Representative image
Representative image

Sujata Anandan

The angst of the BJP at getting outmanoeuvred by the Shiv Sena, supposedly its younger brother and its oldest ally, refuses to go away. So far it was former chief minister Devendra Fadnavis who was cribbing about being denied the high office by the Sena. Now Union Home minister Amit Shah has added his voice to the lament.

In Pune this week Shah tried to put the Shiv Sena on the mat in a two-pronged attack by stating that the BJP had made it clear to the Shiv Sena that Fadnavis would be the chief minister after the 2019 elections and the Shiv Sena stabbed the BJP in the back because Uddhav Thackeray wanted to be CM instead. And he added, for good measure, that the Sena had given up on Hindutva (by aligning with the Congress and NCP).

But while Uddhav was indeed seeking the job, he was doing so not for himself but for his son Aaditya. However, when the Maha Vikas Aghadi government was formed, Sharad Pawar felt as a first-time legislator Aaditya was too raw to be imposed as chief minister on veterans like former chief minister Ashok Chavan and former deputy chief minister Ajit Pawar. He suggested that Uddhav take up the job instead, as despite his own relative inexperience, his maturity would allow him to conduct the government with more finesse -- and how right he was!

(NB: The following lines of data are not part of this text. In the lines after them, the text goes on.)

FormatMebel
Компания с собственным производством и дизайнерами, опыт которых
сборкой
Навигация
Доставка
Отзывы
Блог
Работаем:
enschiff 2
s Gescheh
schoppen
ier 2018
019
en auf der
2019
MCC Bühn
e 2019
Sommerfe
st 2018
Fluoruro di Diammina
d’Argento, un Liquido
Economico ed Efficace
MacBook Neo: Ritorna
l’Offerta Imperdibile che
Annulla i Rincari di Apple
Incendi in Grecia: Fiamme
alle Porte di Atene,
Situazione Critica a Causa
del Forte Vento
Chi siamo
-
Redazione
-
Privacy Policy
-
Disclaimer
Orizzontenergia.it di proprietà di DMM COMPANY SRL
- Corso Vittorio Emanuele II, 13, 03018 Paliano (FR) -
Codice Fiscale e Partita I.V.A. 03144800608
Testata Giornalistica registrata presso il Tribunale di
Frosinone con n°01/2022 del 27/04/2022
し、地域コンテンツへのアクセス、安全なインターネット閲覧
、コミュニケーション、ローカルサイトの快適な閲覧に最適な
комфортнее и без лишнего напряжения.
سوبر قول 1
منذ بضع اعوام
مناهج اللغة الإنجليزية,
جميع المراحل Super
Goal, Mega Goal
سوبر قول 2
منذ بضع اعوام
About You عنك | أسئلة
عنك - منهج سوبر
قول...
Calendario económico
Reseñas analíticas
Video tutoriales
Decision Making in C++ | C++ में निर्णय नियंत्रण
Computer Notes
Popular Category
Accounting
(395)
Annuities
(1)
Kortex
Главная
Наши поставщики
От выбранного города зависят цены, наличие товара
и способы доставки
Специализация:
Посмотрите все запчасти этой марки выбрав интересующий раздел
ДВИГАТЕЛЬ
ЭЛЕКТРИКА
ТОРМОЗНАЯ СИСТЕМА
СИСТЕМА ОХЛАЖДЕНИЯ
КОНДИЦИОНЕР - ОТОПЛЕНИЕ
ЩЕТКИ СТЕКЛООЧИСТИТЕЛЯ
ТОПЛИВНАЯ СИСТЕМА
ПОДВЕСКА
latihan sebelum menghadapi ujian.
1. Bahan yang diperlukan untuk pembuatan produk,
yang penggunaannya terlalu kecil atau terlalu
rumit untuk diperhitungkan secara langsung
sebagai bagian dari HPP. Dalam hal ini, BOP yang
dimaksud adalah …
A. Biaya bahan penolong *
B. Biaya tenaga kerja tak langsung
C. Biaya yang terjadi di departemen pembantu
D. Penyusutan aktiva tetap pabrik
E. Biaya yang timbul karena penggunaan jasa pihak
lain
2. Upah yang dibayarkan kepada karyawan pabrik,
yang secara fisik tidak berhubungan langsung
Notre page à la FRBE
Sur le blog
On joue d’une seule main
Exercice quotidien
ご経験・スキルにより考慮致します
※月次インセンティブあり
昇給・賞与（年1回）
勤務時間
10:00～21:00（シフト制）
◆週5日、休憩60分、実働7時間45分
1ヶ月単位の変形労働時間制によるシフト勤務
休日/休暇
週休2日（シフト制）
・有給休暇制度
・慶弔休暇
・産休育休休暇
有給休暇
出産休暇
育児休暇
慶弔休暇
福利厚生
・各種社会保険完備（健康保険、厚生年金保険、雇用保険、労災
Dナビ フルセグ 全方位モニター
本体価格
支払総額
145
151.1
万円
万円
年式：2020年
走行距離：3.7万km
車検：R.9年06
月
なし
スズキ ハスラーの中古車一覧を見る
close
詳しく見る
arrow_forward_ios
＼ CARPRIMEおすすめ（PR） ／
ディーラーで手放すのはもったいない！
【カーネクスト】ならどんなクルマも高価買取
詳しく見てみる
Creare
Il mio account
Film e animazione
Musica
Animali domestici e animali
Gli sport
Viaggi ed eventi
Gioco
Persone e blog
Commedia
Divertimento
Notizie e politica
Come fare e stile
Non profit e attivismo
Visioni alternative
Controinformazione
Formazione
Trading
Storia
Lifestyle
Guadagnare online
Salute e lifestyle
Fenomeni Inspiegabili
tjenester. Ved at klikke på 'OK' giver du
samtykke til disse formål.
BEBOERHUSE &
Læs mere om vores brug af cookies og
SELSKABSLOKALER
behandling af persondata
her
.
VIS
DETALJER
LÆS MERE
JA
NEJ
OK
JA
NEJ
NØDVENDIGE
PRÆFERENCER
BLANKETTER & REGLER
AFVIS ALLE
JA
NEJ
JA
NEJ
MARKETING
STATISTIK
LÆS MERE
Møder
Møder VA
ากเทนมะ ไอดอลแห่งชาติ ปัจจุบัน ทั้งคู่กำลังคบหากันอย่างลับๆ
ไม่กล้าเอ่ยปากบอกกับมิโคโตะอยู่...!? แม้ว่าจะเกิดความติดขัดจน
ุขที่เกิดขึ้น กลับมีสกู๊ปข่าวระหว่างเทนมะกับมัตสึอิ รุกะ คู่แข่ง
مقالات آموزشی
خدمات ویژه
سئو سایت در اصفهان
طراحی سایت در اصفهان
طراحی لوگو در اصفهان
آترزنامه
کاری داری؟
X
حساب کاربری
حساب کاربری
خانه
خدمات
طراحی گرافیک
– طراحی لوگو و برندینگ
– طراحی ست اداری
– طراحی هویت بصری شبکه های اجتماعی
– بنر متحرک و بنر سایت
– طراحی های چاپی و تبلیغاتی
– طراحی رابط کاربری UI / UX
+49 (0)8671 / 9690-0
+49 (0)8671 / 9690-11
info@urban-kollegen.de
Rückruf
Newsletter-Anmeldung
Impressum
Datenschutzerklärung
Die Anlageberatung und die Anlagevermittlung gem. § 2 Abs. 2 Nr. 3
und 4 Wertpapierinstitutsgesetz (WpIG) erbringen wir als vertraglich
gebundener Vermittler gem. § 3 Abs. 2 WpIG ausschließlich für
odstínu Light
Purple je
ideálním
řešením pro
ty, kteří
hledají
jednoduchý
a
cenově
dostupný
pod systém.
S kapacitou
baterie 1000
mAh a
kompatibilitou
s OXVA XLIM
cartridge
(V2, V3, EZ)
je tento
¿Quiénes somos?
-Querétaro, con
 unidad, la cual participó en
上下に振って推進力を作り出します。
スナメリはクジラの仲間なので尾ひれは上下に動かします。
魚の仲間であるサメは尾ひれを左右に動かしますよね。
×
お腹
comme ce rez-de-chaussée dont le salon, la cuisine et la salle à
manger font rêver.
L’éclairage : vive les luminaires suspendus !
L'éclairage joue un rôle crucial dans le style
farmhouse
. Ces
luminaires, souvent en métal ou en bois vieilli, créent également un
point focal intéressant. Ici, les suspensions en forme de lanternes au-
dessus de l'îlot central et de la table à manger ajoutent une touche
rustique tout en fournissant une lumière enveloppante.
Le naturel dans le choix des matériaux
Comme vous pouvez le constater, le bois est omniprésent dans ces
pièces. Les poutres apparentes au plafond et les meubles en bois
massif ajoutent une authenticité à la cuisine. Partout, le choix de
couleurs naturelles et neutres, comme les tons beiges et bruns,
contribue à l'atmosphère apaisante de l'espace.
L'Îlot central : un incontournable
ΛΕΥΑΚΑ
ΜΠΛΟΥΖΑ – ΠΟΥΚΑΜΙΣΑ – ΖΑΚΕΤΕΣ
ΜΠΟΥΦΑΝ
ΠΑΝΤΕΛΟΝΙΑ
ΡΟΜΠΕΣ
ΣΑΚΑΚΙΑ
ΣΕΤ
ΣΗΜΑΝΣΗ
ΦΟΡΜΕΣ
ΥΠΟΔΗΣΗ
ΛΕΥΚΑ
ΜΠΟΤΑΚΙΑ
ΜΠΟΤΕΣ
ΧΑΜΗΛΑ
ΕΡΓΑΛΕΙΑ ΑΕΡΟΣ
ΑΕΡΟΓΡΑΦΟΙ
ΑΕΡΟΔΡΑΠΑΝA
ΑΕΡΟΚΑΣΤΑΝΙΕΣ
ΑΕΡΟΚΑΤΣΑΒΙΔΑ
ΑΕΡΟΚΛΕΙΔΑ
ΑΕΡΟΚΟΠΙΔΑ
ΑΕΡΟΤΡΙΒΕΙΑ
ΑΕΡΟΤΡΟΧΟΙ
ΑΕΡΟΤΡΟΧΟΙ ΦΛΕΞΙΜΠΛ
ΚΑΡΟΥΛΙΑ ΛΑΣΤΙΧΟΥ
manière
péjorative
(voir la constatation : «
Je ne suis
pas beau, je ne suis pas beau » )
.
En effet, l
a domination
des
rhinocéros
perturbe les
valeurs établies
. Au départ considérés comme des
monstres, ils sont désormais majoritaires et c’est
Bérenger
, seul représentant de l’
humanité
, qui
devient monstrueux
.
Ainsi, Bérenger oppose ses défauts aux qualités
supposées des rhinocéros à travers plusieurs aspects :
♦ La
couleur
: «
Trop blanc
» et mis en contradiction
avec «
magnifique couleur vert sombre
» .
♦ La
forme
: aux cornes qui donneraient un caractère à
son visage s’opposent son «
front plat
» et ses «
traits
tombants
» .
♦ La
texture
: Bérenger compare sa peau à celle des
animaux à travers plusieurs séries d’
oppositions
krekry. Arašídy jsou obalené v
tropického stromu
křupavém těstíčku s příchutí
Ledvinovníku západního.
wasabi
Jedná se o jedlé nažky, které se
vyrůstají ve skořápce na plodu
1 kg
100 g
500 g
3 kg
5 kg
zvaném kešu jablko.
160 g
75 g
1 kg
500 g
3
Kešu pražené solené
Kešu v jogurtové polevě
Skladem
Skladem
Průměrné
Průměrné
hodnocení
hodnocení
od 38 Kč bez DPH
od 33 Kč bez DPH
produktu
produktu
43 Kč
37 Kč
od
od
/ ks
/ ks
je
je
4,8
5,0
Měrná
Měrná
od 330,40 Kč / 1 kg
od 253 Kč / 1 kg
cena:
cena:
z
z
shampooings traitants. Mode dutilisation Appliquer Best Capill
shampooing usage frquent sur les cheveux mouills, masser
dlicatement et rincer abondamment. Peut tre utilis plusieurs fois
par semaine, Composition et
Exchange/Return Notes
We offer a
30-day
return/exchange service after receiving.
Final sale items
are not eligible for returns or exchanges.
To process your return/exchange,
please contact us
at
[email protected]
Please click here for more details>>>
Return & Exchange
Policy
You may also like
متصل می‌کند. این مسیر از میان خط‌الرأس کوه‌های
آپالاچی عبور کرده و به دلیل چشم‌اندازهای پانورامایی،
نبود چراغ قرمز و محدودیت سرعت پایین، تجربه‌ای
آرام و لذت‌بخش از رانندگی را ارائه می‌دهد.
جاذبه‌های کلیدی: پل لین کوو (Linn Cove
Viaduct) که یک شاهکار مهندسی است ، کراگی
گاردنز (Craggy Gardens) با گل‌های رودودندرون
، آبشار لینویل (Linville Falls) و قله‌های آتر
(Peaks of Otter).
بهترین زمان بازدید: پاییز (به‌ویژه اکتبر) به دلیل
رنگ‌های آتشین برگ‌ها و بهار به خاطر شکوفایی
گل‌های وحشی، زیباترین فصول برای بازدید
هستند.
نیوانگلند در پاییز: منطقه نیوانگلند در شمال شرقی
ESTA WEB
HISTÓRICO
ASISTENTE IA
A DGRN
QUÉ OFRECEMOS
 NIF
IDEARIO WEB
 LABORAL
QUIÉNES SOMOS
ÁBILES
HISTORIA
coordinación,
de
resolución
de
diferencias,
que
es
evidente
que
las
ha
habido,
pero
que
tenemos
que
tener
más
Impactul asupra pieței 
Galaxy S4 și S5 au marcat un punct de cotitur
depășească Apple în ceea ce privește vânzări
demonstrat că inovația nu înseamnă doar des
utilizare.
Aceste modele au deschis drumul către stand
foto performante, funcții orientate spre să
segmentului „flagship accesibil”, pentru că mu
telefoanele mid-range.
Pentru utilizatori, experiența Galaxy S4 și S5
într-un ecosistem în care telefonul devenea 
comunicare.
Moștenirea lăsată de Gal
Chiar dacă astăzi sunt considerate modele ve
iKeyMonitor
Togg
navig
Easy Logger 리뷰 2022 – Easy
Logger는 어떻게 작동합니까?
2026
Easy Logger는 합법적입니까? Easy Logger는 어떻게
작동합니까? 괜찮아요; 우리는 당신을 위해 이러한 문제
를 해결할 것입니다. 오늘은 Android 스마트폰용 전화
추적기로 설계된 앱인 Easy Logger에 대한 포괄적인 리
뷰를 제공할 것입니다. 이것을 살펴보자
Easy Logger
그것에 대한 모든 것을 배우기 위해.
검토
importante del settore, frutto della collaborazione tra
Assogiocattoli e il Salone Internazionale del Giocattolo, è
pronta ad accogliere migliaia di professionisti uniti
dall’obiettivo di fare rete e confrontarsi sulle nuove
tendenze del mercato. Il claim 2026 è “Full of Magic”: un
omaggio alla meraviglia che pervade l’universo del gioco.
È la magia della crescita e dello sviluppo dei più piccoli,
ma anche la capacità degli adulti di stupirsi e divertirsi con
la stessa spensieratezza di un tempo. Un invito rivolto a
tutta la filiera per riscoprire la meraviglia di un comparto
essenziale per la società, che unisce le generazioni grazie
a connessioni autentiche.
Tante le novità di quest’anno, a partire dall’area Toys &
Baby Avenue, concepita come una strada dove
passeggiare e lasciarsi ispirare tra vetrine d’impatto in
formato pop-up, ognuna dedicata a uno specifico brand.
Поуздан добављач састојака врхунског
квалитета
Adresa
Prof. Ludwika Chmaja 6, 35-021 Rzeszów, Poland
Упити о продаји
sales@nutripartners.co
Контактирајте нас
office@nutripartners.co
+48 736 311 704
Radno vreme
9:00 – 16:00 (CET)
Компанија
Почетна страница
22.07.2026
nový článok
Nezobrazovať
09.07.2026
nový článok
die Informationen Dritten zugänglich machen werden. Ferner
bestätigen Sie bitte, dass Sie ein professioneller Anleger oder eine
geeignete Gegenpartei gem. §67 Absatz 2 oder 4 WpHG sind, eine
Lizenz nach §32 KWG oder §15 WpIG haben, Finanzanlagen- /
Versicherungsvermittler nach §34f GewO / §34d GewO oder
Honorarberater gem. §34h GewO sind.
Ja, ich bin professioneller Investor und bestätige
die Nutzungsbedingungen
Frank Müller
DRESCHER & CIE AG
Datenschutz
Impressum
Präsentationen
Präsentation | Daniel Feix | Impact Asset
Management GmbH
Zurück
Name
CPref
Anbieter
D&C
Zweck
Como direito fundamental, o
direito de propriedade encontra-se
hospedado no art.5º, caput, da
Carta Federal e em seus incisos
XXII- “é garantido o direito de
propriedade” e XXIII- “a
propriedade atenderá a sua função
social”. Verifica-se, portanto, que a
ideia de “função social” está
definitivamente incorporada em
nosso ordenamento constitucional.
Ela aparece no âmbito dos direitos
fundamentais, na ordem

Despite their best efforts the BJP has been unable to either break the alliance or bring down the MVA government, essentially because of the finesse with which Uddhav Thackeray manages both bureaucrats and the allies. That must be really galling to the man who fancies himself as a modern-day Chanakya. Moreover, Shah must be aware of the fact that BJP has lost many of its core Maharashtrian voters to the Shiv Sena in the tussle between the two former allies over who was speaking the truth and who was lying over government formation in 2019. They opted for Uddhav Thackeray, exposing the traditional distrust that Maharashtrians have for the Gujaratis.

I have heard many a Maharashtrian say that they would have believed Nitin Gadkari if he had endorsed Shah’s assertion that he had made no promise to Uddhav Thackeray to share power equally in the Maharashtra government. But everytime he was asked, Gadkari shrugged it off saying he was not present at the negotiations and so could not comment.

Reading between the lines, the Maharashtrian BJP voter presumed Uddhav Thackeray was speaking the truth and that Shah had made an empty promise he never intended to keep just to get the Shiv Sena on board.

Maharashtrians do not like being taken for fools. The legend of how Afzal Khan pretended amity with Chhatrapati Shivaji Maharaj while all along intending to kill him is too enduring for them not to see the modern-day political parallel ironically, that the BJP always intended to destroy the Shiv Sena, hoping that a break-up of their alliance during the Modi wave in 2014 would accomplish the task. But like the warrior king after whom his party is named, Uddhav Thackeray escaped annihilation and that is a sore point with the BJP.

Now, though, Shah is attempting to kill several birds with one stone by targeting the Shiv Sena on Hindutva-- they have forgotten Hindutva, he says-- what Shah fails to realise is that the Shiv Sena is among the few regional parties with DMK and SAD, which have stood the test of time. It has reinvented itself every 25 years or so. It began in the 1960s with the Marathi Manoos and getting jobs for locals but once that task was accomplished, its founder Bal Thackeray refused to fade into oblivion. It was Balasaheb who first spotted the growing Hindu ire with Muslim ‘appeasement’ and remoulded his party to take up the Hindu cause which was quite deliberate without quite believing in the Hindutva of the RSS variety.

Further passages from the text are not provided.